From the desk of a non-chef, non-culinary expert, non-cuisine educated heavy set guy that eats well.
Let’s stipulate to: most of us like food, some even love it; our heritage has an immense influence on our tastes; we all know someone who is a master in the kitchen for food preparation but not necessarily as good at cleaning up; and all the above is subjective!
My name is John and I have always enjoyed great dining experiences. No apologies, few regrets.
To put some context to this, from someone brought up in southern Ontario with the traditional family dinners of meat, potatoes and cooked vegetables. Mom in the kitchen and Dad seated at the head of the table and everyone arrived at the table before serving with hands scrubbed. Sometimes the kids were reassigned to a smaller table in another room if guests arrived in order to enable the adults to solve the world’s problems while discussing religion, politics and that other stuff they needed to opine on…usually about kids, finances or gossip.
Dining was historically a family tradition serving as the classroom for sharing the day or a moral response to the world’s decay (although the latter was more for those of us who had a parent or grandparent immersed in the dogma of their religion).
As we grew up, the situation became more relaxed in expectations and more immersed in chauffeuring to sports or music events, everyone’s varied schedules and obligations and the over-arching demands of full and part-time work. What began as full-on dinners then sandwiches and soup, degraded too often to pre-packaged TV dinners (remember them?). Food was an obligation rather than an event.
Dining often became a financial choice: fast food picked up on the way home; a steamed or crock pot prepared and bubbling by the time everyone arrived home; or a restaurant escape to be catered to by staff in white shirts and blouses, black trousers or skirts, linen and silverware, a lovely cocktail (or two) and a bill to match.
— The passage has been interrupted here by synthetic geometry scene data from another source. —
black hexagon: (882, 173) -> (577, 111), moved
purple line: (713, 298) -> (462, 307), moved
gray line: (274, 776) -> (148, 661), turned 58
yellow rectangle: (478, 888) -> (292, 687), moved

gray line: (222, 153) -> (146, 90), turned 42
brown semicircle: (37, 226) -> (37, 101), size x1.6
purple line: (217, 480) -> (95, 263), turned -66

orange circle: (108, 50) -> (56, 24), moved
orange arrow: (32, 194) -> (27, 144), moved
If you’ve travelled, you likely allowed your palette to experiment with a variety of foreign fares never considered in your home before. Perhaps ‘de foie gras de canard’ (duck liver pate)or ‘sturgeon roe and Black Sea caviar’ (fish eggs)? Sea creatures only imagined in a Jules Verne chapter? Vegetables and noodles done in oils, creams, spices and sauces? Other delicacies prepared and served raw, steamed, grilled or deep fried?
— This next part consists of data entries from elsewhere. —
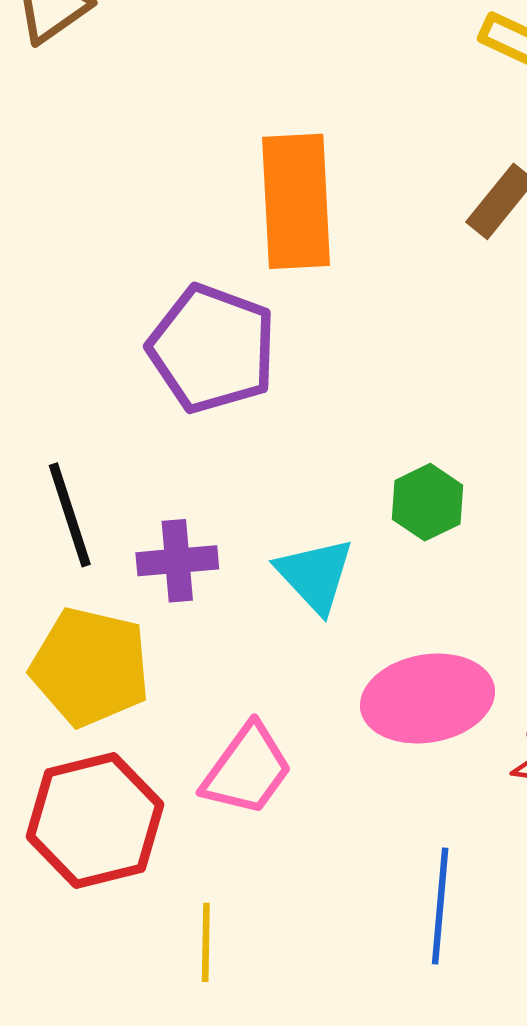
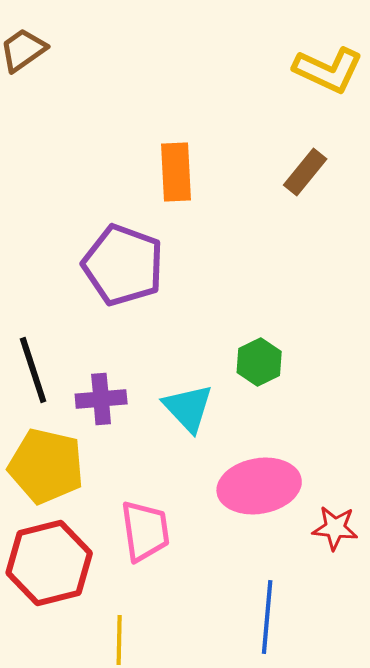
orange rectangle: (296, 201) -> (176, 172), size x0.7
pink trapezoid: (247, 770) -> (145, 531), turned -44

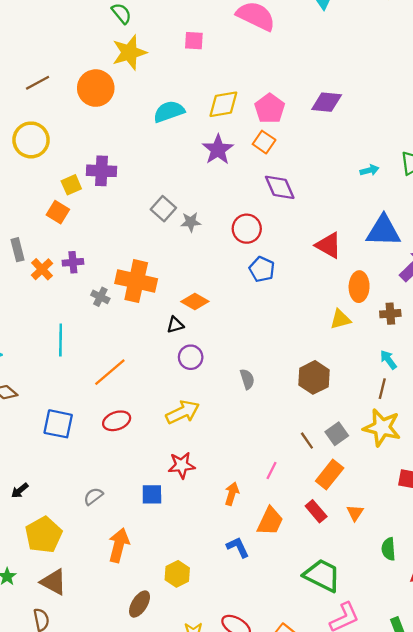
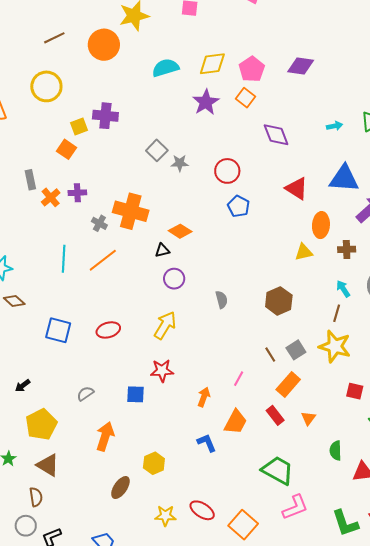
purple diamond: (280, 187) -> (276, 135), moved
orange line: (110, 372) -> (103, 260), moved
yellow arrow: (183, 412) -> (165, 325), turned -36

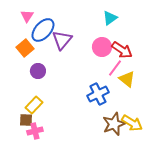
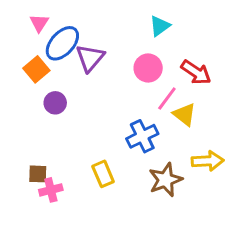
red arrow: (122, 50) -> (196, 72), moved
yellow rectangle: (34, 105) -> (103, 174), moved, turned -66
yellow arrow: (132, 123) -> (208, 161), moved, turned -35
Our taste buds are challenged like never before.
In the mid 90’s I spent almost eight weeks in Southeast Asia, Cambodia primarily, on a consulting project for the King of Cambodia analyzing their communication infrastructure and making recommendations for changes to be funded by the Asian Development Bank. They did not serve deep fried chicken in box with french fries, or hamburgers and a milk shake to go. Most of the cooking was done in street vats of oil in Phnom Penh or wood and charcoal fire pits in back rooms near Siem Reap and the temple Angkor Wat.
Or the huts in the mountain villages of Battambang, much rice and noodles everywhere.
Every meal was an excursion in flavour and smells. And your dining companions delighted in offering new tastes to your repertoire. Generally, the rule was to not tell you what it was until you had voted on its success. Good thing though, otherwise I would have starved.
When I returned to Canada, I literally couldn’t stomach western food and had to transition back to what I had been accustomed to. I give personal kudos to Sean Lee, his father the Chef extraordinaire and his family for managing that experience at China King in Cainsville and have been a loyal customer for the past two-plus decades. His father’s style is authentic Chinese, like fresh Peking Duck, rather than western style equivalence to Southeast Asia. You may not realize ‘chicken balls’ are a westernization of a diverse assortment of chicken flavoured dishes.
And now I have a new Southeast Asian restaurant in Brantford that is also truly authentic Vietnamese and Thai dining. Nine North, next door to the Sanderson Centre on Dalhousie St.
I spoke to Tam Nguyen, the owner and Head Chef about his training and passion to preparing a dining experience.
He explained the difference between the three stations of preparation for soups, grilled and stir-fry preparations. He smiles when he chats, explaining his mentor is a Chinese Master Chef who spent a year instilling in Tam the mastery of flavour, heat, timing and ingredients that reflect his personal culinary heritage. Nine North, incidentally, is the geographic coordinate latitudinally for Tam’s birthplace in Vietnam. His dishes celebrate the best from Vietnam and Thailand.
If you click this hyperlink, Tam explains in his own words, his process for the Soup Station. Other interviews are coming shortly for the Grilling and Stir-fry Stations.
Your favourite international dining experience might be from other country delicacies such as Italian, Greek, Indian or Turkish establishments.
I encourage all to share their favourites, try new establishments in the Brant area and comment on your positive experiences for others to explore.